Directions for this task
Your answer must be an exact copy of the entries below, with no pictures in it.

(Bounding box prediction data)
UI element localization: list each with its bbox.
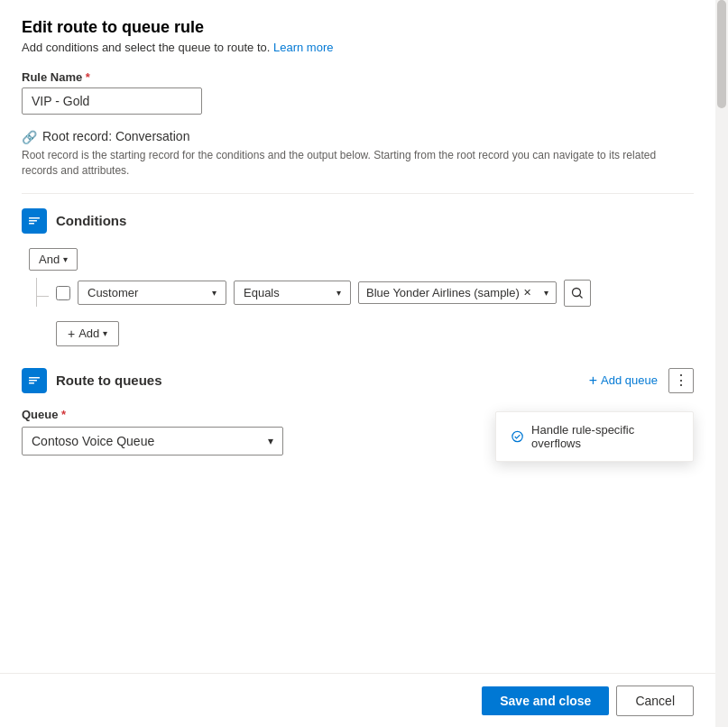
plus-icon-queue: + (589, 373, 597, 389)
root-record-icon: 🔗 (22, 130, 37, 144)
rule-name-field: Rule Name * (22, 70, 694, 115)
root-record-title: Root record: Conversation (42, 129, 189, 143)
and-dropdown[interactable]: And ▾ (29, 248, 78, 271)
more-options-button[interactable]: ⋮ (668, 368, 694, 393)
route-header: Route to queues + Add queue ⋮ (22, 368, 694, 393)
overflow-item-handle[interactable]: Handle rule-specific overflows (496, 416, 693, 457)
svg-point-8 (512, 431, 522, 441)
page-subtitle: Add conditions and select the queue to r… (22, 41, 694, 54)
route-title: Route to queues (56, 373, 162, 388)
route-svg-icon (27, 373, 41, 388)
scrollbar[interactable] (715, 0, 728, 727)
condition-checkbox[interactable] (56, 286, 70, 300)
plus-icon: + (68, 327, 75, 341)
equals-dropdown[interactable]: Equals ▾ (234, 281, 351, 305)
queue-chevron-icon: ▾ (268, 435, 273, 447)
page-heading: Edit route to queue rule (22, 18, 694, 37)
svg-rect-2 (29, 223, 34, 225)
page-title: Edit route to queue rule Add conditions … (22, 18, 694, 54)
value-tag: Blue Yonder Airlines (sample) ✕ (366, 286, 531, 299)
rule-name-label: Rule Name * (22, 70, 694, 84)
customer-chevron-icon: ▾ (212, 288, 217, 298)
root-record-section: 🔗 Root record: Conversation Root record … (22, 129, 694, 179)
add-chevron-icon: ▾ (103, 328, 107, 338)
conditions-header: Conditions (22, 208, 694, 234)
learn-more-link[interactable]: Learn more (273, 41, 333, 54)
queue-dropdown[interactable]: Contoso Voice Queue ▾ (22, 427, 283, 456)
conditions-section: Conditions And ▾ Customer ▾ Equals (22, 208, 694, 346)
main-panel: Edit route to queue rule Add conditions … (0, 0, 715, 727)
overflow-item-icon (511, 429, 524, 444)
scrollbar-thumb[interactable] (717, 0, 726, 108)
add-condition-button[interactable]: + Add ▾ (56, 321, 119, 346)
svg-rect-0 (29, 217, 40, 219)
value-dropdown[interactable]: Blue Yonder Airlines (sample) ✕ ▾ (358, 281, 557, 304)
search-icon (571, 287, 584, 299)
svg-rect-1 (29, 220, 37, 222)
add-queue-button[interactable]: + Add queue (582, 369, 665, 392)
route-header-right: + Add queue ⋮ Handle rule-specific overf… (582, 368, 694, 393)
svg-rect-5 (29, 377, 40, 379)
svg-line-4 (579, 295, 582, 298)
conditions-svg-icon (27, 214, 41, 228)
route-section: Route to queues + Add queue ⋮ (22, 368, 694, 456)
condition-row: Customer ▾ Equals ▾ Blue Yonder Airlines… (29, 280, 694, 307)
ellipsis-icon: ⋮ (674, 372, 688, 389)
rule-name-input[interactable] (22, 87, 202, 115)
remove-value-icon[interactable]: ✕ (523, 287, 531, 299)
conditions-title: Conditions (56, 213, 126, 228)
save-and-close-button[interactable]: Save and close (482, 686, 609, 715)
route-header-left: Route to queues (22, 368, 162, 393)
conditions-icon (22, 208, 47, 234)
root-record-description: Root record is the starting record for t… (22, 148, 694, 179)
svg-rect-7 (29, 382, 34, 384)
equals-chevron-icon: ▾ (336, 288, 341, 298)
chevron-down-icon: ▾ (63, 254, 68, 264)
conditions-area: And ▾ Customer ▾ Equals ▾ (22, 248, 694, 346)
queue-required: * (61, 408, 66, 421)
cancel-button[interactable]: Cancel (616, 686, 694, 716)
divider-1 (22, 193, 694, 194)
value-chevron-icon: ▾ (544, 288, 548, 298)
customer-dropdown[interactable]: Customer ▾ (78, 281, 226, 305)
footer: Save and close Cancel (0, 673, 715, 727)
svg-rect-6 (29, 380, 37, 382)
svg-point-3 (572, 288, 580, 296)
condition-line (29, 280, 47, 316)
required-marker: * (86, 70, 90, 84)
search-button[interactable] (564, 280, 591, 307)
route-icon (22, 368, 47, 393)
overflow-popup: Handle rule-specific overflows (495, 411, 694, 462)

Task output
UI element localization: list each with its bbox.
plus-icon-queue: + (589, 373, 597, 389)
root-record-icon: 🔗 (22, 130, 37, 144)
rule-name-field: Rule Name * (22, 70, 694, 115)
root-record-title: Root record: Conversation (42, 129, 189, 143)
and-dropdown[interactable]: And ▾ (29, 248, 78, 271)
more-options-button[interactable]: ⋮ (668, 368, 694, 393)
route-header: Route to queues + Add queue ⋮ (22, 368, 694, 393)
overflow-item-handle[interactable]: Handle rule-specific overflows (496, 416, 693, 457)
svg-point-8 (512, 431, 522, 441)
page-subtitle: Add conditions and select the queue to r… (22, 41, 694, 54)
route-title: Route to queues (56, 373, 162, 388)
route-svg-icon (27, 373, 41, 388)
scrollbar[interactable] (715, 0, 728, 727)
condition-checkbox[interactable] (56, 286, 70, 300)
plus-icon: + (68, 327, 75, 341)
equals-dropdown[interactable]: Equals ▾ (234, 281, 351, 305)
queue-chevron-icon: ▾ (268, 435, 273, 447)
page-heading: Edit route to queue rule (22, 18, 694, 37)
svg-rect-2 (29, 223, 34, 225)
page-title: Edit route to queue rule Add conditions … (22, 18, 694, 54)
value-tag: Blue Yonder Airlines (sample) ✕ (366, 286, 531, 299)
rule-name-label: Rule Name * (22, 70, 694, 84)
customer-chevron-icon: ▾ (212, 288, 217, 298)
root-record-section: 🔗 Root record: Conversation Root record … (22, 129, 694, 179)
add-chevron-icon: ▾ (103, 328, 107, 338)
conditions-header: Conditions (22, 208, 694, 234)
learn-more-link[interactable]: Learn more (273, 41, 333, 54)
queue-dropdown[interactable]: Contoso Voice Queue ▾ (22, 427, 283, 456)
conditions-section: Conditions And ▾ Customer ▾ Equals (22, 208, 694, 346)
main-panel: Edit route to queue rule Add conditions … (0, 0, 715, 727)
overflow-item-icon (511, 429, 524, 444)
scrollbar-thumb[interactable] (717, 0, 726, 108)
add-condition-button[interactable]: + Add ▾ (56, 321, 119, 346)
svg-rect-0 (29, 217, 40, 219)
value-dropdown[interactable]: Blue Yonder Airlines (sample) ✕ ▾ (358, 281, 557, 304)
search-icon (571, 287, 584, 299)
svg-rect-1 (29, 220, 37, 222)
add-queue-button[interactable]: + Add queue (582, 369, 665, 392)
route-header-right: + Add queue ⋮ Handle rule-specific overf… (582, 368, 694, 393)
svg-rect-5 (29, 377, 40, 379)
svg-line-4 (579, 295, 582, 298)
conditions-svg-icon (27, 214, 41, 228)
route-section: Route to queues + Add queue ⋮ (22, 368, 694, 456)
condition-row: Customer ▾ Equals ▾ Blue Yonder Airlines… (29, 280, 694, 307)
ellipsis-icon: ⋮ (674, 372, 688, 389)
rule-name-input[interactable] (22, 87, 202, 115)
remove-value-icon[interactable]: ✕ (523, 287, 531, 299)
conditions-title: Conditions (56, 213, 126, 228)
save-and-close-button[interactable]: Save and close (482, 686, 609, 715)
route-header-left: Route to queues (22, 368, 162, 393)
conditions-icon (22, 208, 47, 234)
root-record-description: Root record is the starting record for t… (22, 148, 694, 179)
svg-rect-7 (29, 382, 34, 384)
equals-chevron-icon: ▾ (336, 288, 341, 298)
chevron-down-icon: ▾ (63, 254, 68, 264)
conditions-area: And ▾ Customer ▾ Equals ▾ (22, 248, 694, 346)
queue-required: * (61, 408, 66, 421)
cancel-button[interactable]: Cancel (616, 686, 694, 716)
divider-1 (22, 193, 694, 194)
value-chevron-icon: ▾ (544, 288, 548, 298)
customer-dropdown[interactable]: Customer ▾ (78, 281, 226, 305)
footer: Save and close Cancel (0, 673, 715, 727)
svg-rect-6 (29, 380, 37, 382)
svg-point-3 (572, 288, 580, 296)
condition-line (29, 280, 47, 316)
required-marker: * (86, 70, 90, 84)
search-button[interactable] (564, 280, 591, 307)
route-icon (22, 368, 47, 393)
overflow-popup: Handle rule-specific overflows (495, 411, 694, 462)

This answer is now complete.